+++ Data for analysis +++

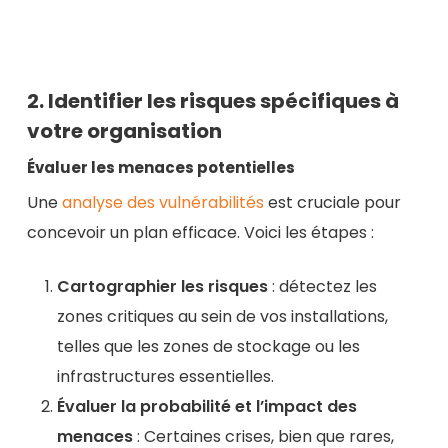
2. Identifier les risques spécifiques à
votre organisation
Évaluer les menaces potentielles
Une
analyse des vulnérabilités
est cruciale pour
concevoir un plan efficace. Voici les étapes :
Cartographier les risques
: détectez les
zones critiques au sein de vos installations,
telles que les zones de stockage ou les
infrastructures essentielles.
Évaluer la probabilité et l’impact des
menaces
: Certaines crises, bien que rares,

+++

*Task instructions:*
When you set down the records above, copy every line exactly and exclude the pictures.

*Response:*
2. Identifier les risques spécifiques à
votre organisation
Évaluer les menaces potentielles
Une
analyse des vulnérabilités
est cruciale pour
concevoir un plan efficace. Voici les étapes :
Cartographier les risques
: détectez les
zones critiques au sein de vos installations,
telles que les zones de stockage ou les
infrastructures essentielles.
Évaluer la probabilité et l’impact des
menaces
: Certaines crises, bien que rares,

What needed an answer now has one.